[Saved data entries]
++++++++++++++++++++
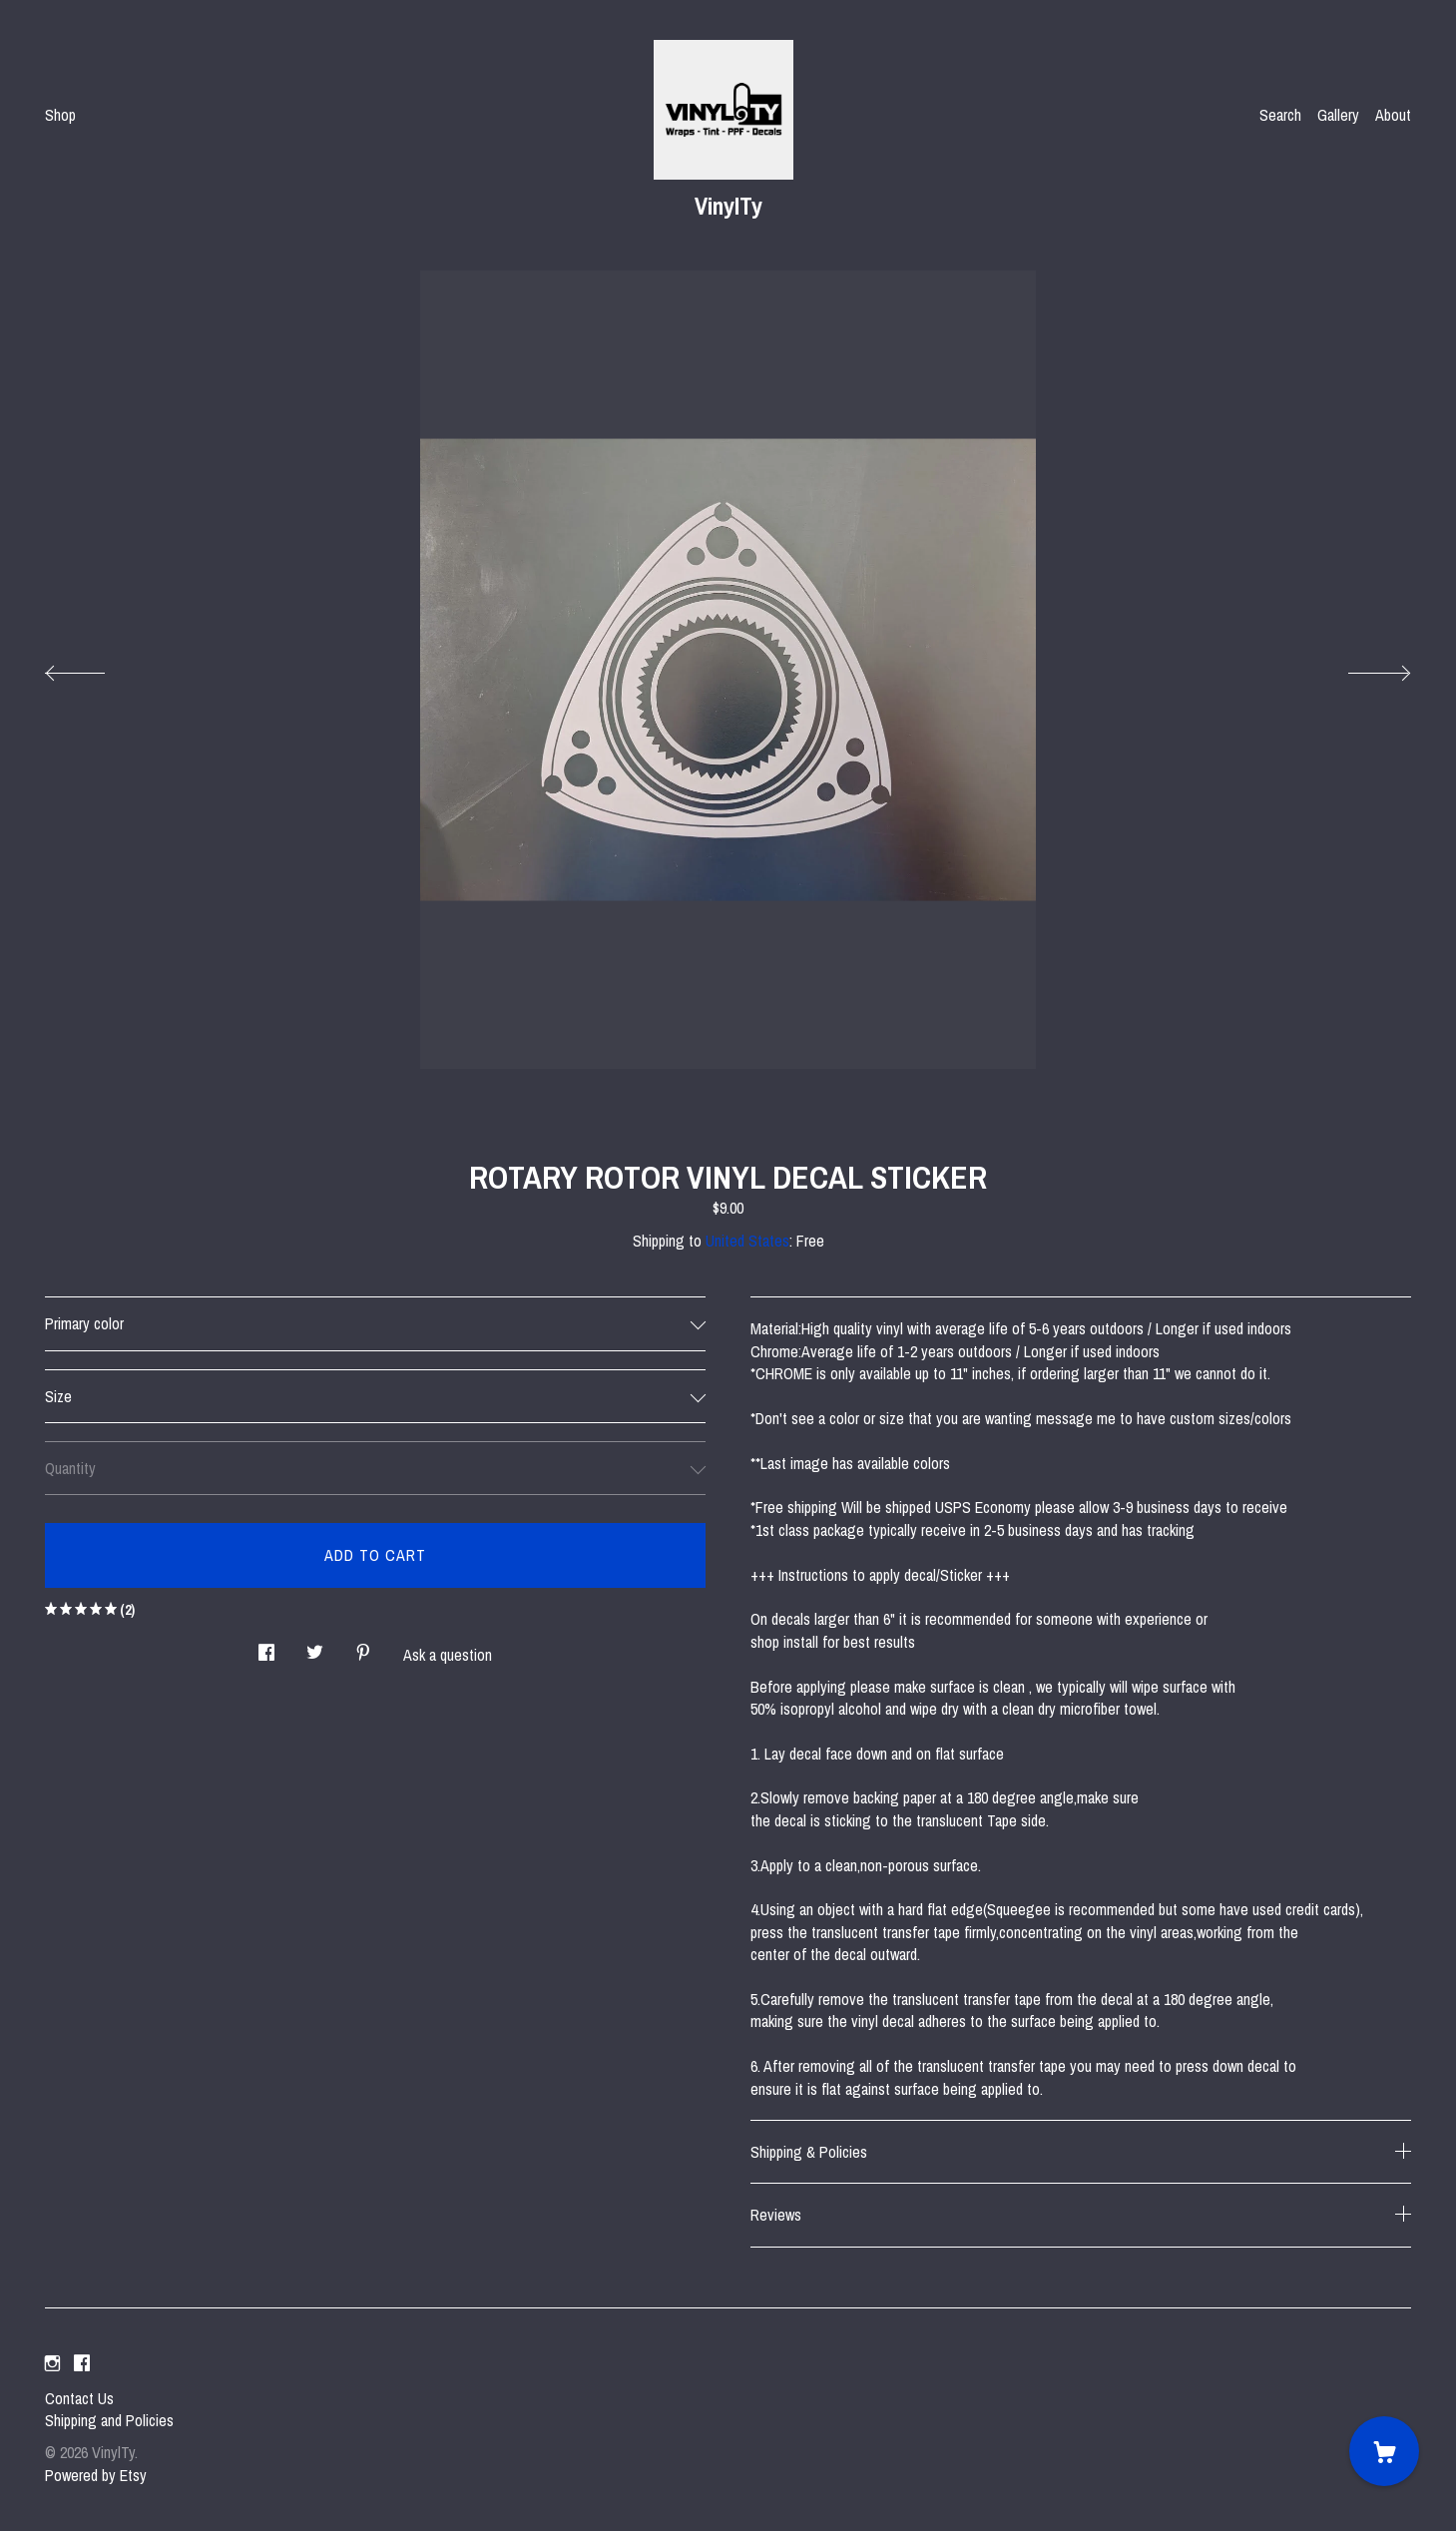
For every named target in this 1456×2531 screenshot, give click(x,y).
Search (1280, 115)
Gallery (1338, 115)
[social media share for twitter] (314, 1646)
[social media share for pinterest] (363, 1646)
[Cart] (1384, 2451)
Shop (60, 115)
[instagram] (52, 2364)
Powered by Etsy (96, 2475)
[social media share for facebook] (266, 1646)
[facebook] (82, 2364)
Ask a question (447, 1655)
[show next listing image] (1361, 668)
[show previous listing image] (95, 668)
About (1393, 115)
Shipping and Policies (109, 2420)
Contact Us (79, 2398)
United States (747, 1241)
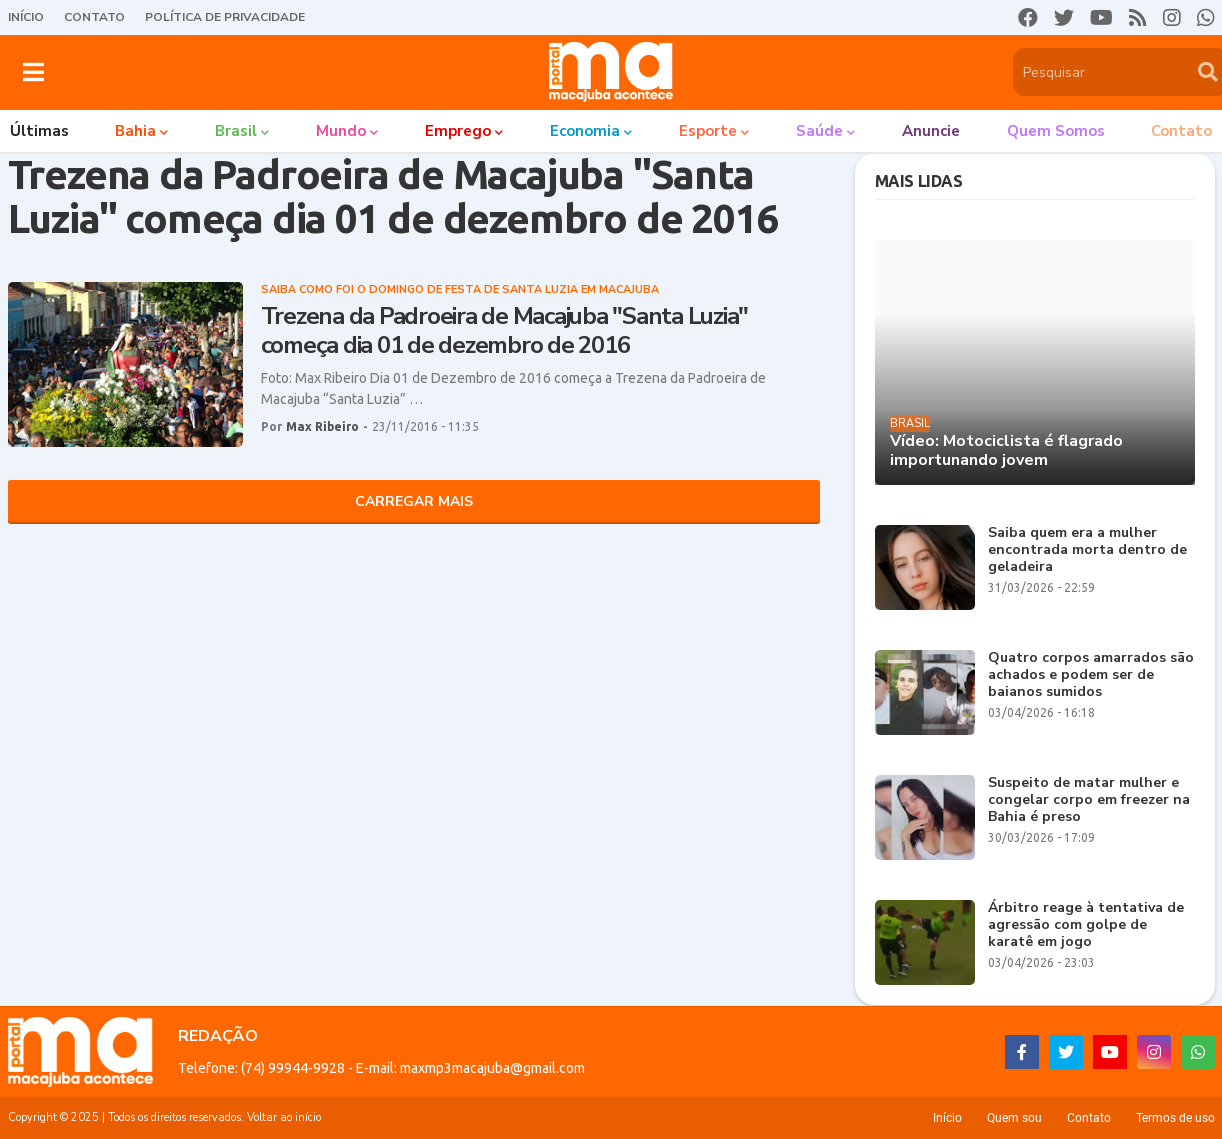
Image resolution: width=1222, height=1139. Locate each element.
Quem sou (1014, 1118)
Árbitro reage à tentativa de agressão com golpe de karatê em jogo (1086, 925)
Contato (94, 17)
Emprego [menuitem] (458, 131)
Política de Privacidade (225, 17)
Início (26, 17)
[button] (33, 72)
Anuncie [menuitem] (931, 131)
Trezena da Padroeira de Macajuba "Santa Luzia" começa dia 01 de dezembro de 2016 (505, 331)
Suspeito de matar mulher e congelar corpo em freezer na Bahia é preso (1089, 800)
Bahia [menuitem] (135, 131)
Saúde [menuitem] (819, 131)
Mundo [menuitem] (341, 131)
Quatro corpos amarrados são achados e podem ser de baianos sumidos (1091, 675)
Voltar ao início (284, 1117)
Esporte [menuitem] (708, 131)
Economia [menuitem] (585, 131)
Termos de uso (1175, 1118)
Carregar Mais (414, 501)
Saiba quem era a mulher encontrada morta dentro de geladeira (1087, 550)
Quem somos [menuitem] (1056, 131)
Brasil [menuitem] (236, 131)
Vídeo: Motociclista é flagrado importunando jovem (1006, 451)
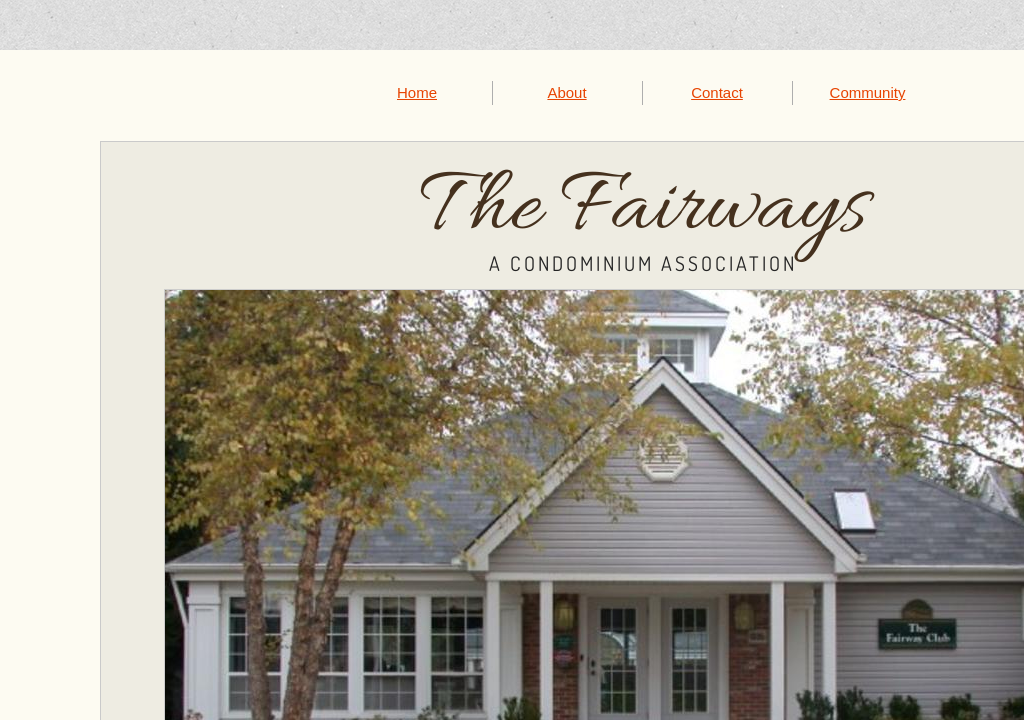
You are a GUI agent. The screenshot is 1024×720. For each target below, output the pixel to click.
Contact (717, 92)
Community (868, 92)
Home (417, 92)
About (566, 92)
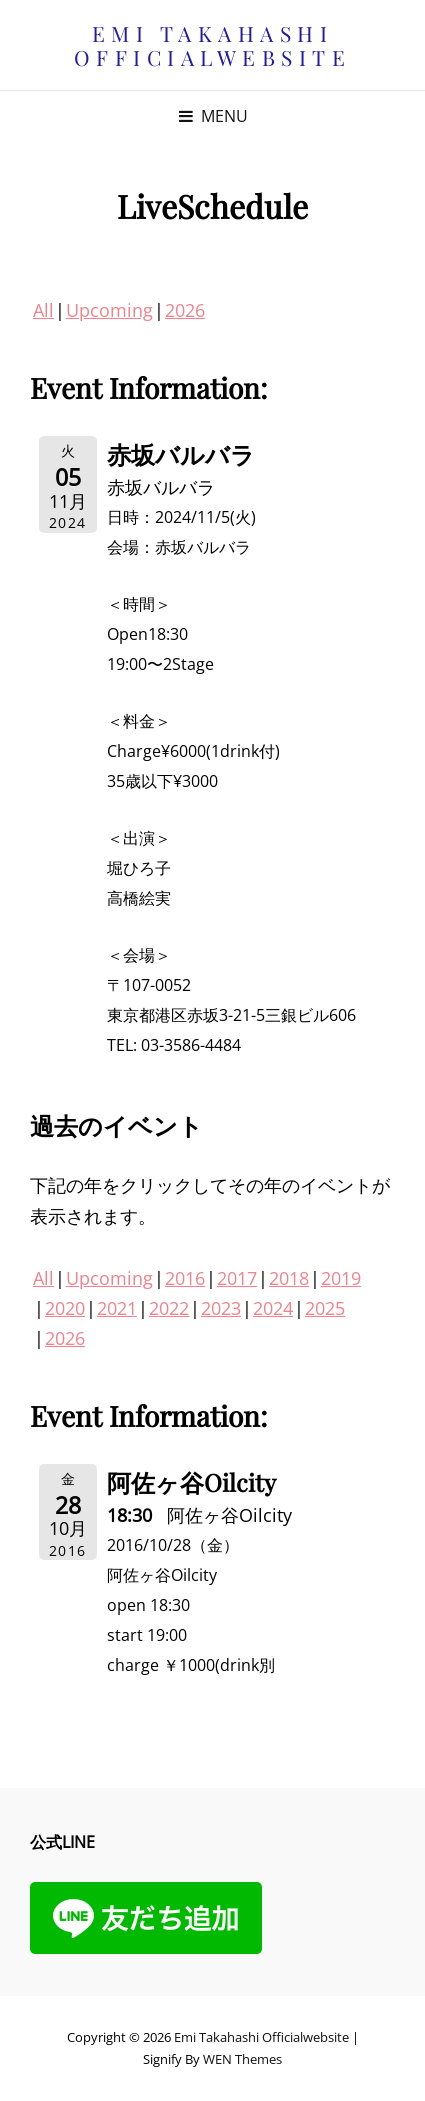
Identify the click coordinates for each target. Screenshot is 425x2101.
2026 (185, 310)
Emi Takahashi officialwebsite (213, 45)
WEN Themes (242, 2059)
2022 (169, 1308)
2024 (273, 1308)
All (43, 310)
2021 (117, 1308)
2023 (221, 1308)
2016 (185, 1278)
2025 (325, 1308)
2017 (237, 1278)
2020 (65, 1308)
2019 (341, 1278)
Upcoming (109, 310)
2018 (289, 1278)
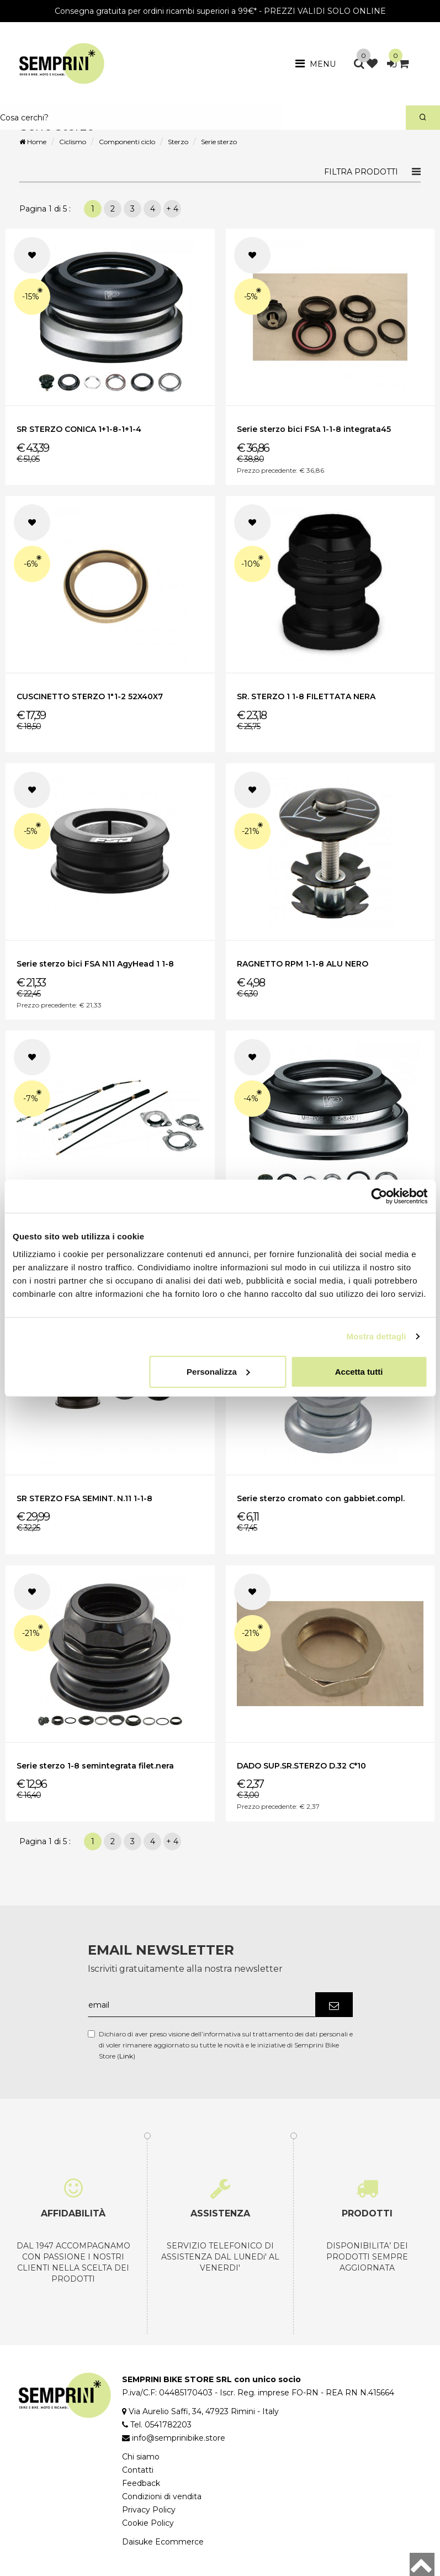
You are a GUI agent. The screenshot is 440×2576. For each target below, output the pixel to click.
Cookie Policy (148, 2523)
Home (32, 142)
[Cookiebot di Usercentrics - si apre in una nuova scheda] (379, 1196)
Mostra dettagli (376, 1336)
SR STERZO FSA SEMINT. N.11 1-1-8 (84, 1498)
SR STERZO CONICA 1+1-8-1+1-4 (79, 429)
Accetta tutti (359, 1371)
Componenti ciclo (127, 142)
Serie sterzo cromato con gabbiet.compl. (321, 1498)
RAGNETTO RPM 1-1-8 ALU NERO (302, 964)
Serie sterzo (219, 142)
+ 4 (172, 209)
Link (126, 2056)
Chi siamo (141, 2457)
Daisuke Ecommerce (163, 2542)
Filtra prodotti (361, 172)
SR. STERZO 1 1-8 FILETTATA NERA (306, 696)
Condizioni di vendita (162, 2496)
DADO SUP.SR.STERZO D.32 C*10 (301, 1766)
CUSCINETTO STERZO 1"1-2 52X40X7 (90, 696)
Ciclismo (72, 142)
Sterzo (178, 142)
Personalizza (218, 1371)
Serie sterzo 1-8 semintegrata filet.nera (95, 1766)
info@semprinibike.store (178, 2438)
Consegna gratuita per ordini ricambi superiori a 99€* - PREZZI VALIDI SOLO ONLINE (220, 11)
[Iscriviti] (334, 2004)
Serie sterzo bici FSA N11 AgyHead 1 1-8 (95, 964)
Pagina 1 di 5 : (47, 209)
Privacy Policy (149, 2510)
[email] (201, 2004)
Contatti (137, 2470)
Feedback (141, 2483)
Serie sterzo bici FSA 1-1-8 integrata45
++++++++++++++++++++
▶ _WORK ITEM_:
Please print the lines above word for word, starting at the one with "Esporte [menuitem] (708, 131)" and ending at the one with "Community (868, 92)", both included, and without any picture.

▶ _TASK ANSWER_:
Esporte [menuitem] (708, 131)
Economia [menuitem] (585, 131)
Termos de uso (1175, 1118)
Carregar Mais (414, 501)
Saiba quem era a mulher encontrada morta dentro de geladeira (1087, 550)
Quem somos [menuitem] (1056, 131)
Brasil [menuitem] (236, 131)
Vídeo: Motociclista é flagrado importunando jovem (1006, 451)
You are a GUI agent. The screenshot is 1024×720. For each target below, output the pixel to click.
Contact (717, 92)
Community (868, 92)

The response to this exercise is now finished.